▶ **Source information**
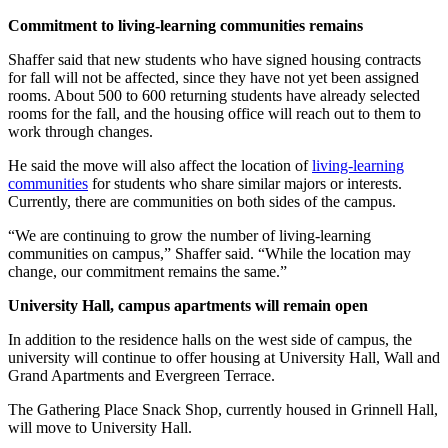
Commitment to living-learning communities remains
Shaffer said that new students who have signed housing contracts
for fall will not be affected, since they have not yet been assigned
rooms. About 500 to 600 returning students have already selected
rooms for the fall, and the housing office will reach out to them to
work through changes.
He said the move will also affect the location of
living-learning
communities
for students who share similar majors or interests.
Currently, there are communities on both sides of the campus.
“We are continuing to grow the number of living-learning
communities on campus,” Shaffer said. “While the location may
change, our commitment remains the same.”
University Hall, campus apartments will remain open
In addition to the residence halls on the west side of campus, the
university will continue to offer housing at University Hall, Wall and
Grand Apartments and Evergreen Terrace.
The Gathering Place Snack Shop, currently housed in Grinnell Hall,
will move to University Hall.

▶ **Exercise brief**
When a line in the listing includes the word "remains", report that line in full.

▶ **Exercise output**
Commitment to living-learning communities remains
change, our commitment remains the same.”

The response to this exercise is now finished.